The dictionary definition of the word - having or showing a keen interest in or enthusiasm for something.-- can be used to describe Principal Angela Richburg as she talks about the school being the latest TPS building to embrace the the Advancement Via Individual Determination (AVID) program.

"We needed a building-wide, common language and AVID is it because it is close to our mission, focusing on making students college ready and closing that achievement gap to prepare our kids to be college and career ready," she says. "We're working hard to change our culture and climate."

The national AVID program works to close the achievement gap by preparing all students to complete high school and be ready for college or success in the global economy. First started at Woodward and Scott high schools five years ago, the program expanded to the elementary level when Glenwood Elementary adopted the teaching strategies three years ago. Sherman Elementary is in its second year as an AVID school and this school year, Waite High School and Jones Leadership Academy - as well as Keyser, Marshall, Robinson and Spring elementary schools have joined Rosa Parks in adopting the AVID program.

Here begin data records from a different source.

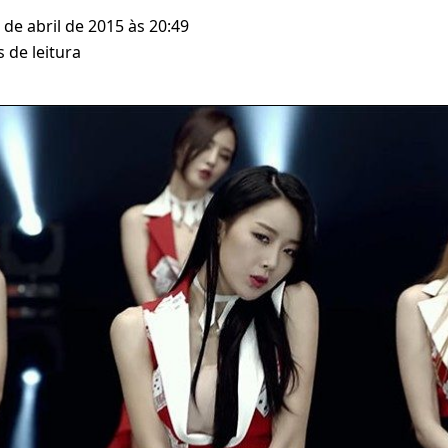
 de abril de 2015 às 20:49
 de leitura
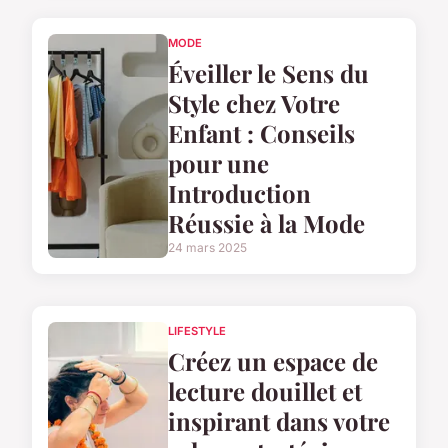
MODE
Éveiller le Sens du
Style chez Votre
Enfant : Conseils
pour une
Introduction
Réussie à la Mode
24 mars 2025
LIFESTYLE
Créez un espace de
lecture douillet et
inspirant dans votre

"AVID offers our teachers, students, community partners and parents a common language towards instruction and clear expectations of college and career readiness for ALL students," said Jennifer Lawless, the district's director of strategic initiatives who has been involved with AVID since the beginning.

The AVID program uses WICOR (writing, inquiry, collaboration, organization, and reading) strategies as a way for students to prepare for the rigors of college or the career world.

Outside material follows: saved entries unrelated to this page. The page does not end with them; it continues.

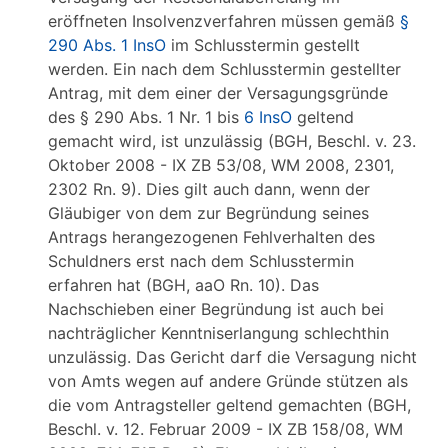
eröffneten Insolvenzverfahren müssen gemäß
§
290 Abs. 1 InsO
im Schlusstermin gestellt
werden. Ein nach dem Schlusstermin gestellter
Antrag, mit dem einer der Versagungsgründe
des § 290 Abs. 1 Nr. 1 bis
6 InsO
geltend
gemacht wird, ist unzulässig (BGH, Beschl. v. 23.
Oktober 2008 - IX ZB 53/08, WM 2008, 2301,
2302 Rn. 9). Dies gilt auch dann, wenn der
Gläubiger von dem zur Begründung seines
Antrags herangezogenen Fehlverhalten des
Schuldners erst nach dem Schlusstermin
erfahren hat (BGH, aaO Rn. 10). Das
Nachschieben einer Begründung ist auch bei
nachträglicher Kenntniserlangung schlechthin
unzulässig. Das Gericht darf die Versagung nicht
von Amts wegen auf andere Gründe stützen als
die vom Antragsteller geltend gemachten (BGH,
Beschl. v. 12. Februar 2009 - IX ZB 158/08, WM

Two ninth graders at Jones - Whitney Hughes and Dante Moore - recently spoke to the Board of Education about how happy they are the school has adopted the program.

"I am learning the skills of academic instructions, tutorial support and motivational activities that I will need to be a role model and to be able to perform on a national and global stage," Miss Hughes said.

Mr. Moore said he liked that students are active participants in their learning through collaboration and self expression.

"Through AVID, classes are rigorous, stimulating and productive," he said. "AVID prepares me to be a role model, interact with business leaders and organizations, contribute to community work and to exchange ideas on the methods that will achieve my goals to be a successful contributor to my community and my country."

Mrs. Richburg, in her third year as the principal at Rosa Parks, said she and her staff observed at Glenwood before deciding to adopt AVID this year.

She said she and her team were drawn to AVID's four components -- instruction, culture, leadership and systems -- and especially that all teachers are trainined in research-based practices for Writing, Inquiry, Collaboration, Organization and Reading.

"The important thing is that we are all using the same language," she says. "We're working on collobration and [the teachers] sharing the progress of their instruction.'

Mrs. Richburg is especially excited about a concept, conceived by her kindergarten teacher, of giving out 'Caught Being Avid' tickets. Originally designed for administrators to give to teachers who have embraced the program, Mrs. Richburg is happy to report that students are now giving tickets when they hear AVID buzz words.

"This is an awesome way and a receptive way for buy-in for instruction," she says. "However we can support them, we will."

Mrs. Richburg says she has eight new teachers on staff and they, along with the returning teachers, have 'a vested interest in changing the culture and climate' at Rosa Parks.

Towards that end, the staff came up with this mission statement for the school: At The Rosa Parks Elementary School, our mission is to produce future leaders by instilling academic excellence and life skills that moves our community forward in a changing world.

Every classroom door has been decorated in some way to promote a college or university and Mrs. Richburg now has the banners of a number of schools hanging down the long, central hallway of the school.

"We're working on planting the seeds of success in our students," she says. "And success means students take accountability for their learning, their education and their futures."

Envoking the memory of the school's namesake, Rosa Parks, Mrs. Richburg adds, "What a legacy we have to continue."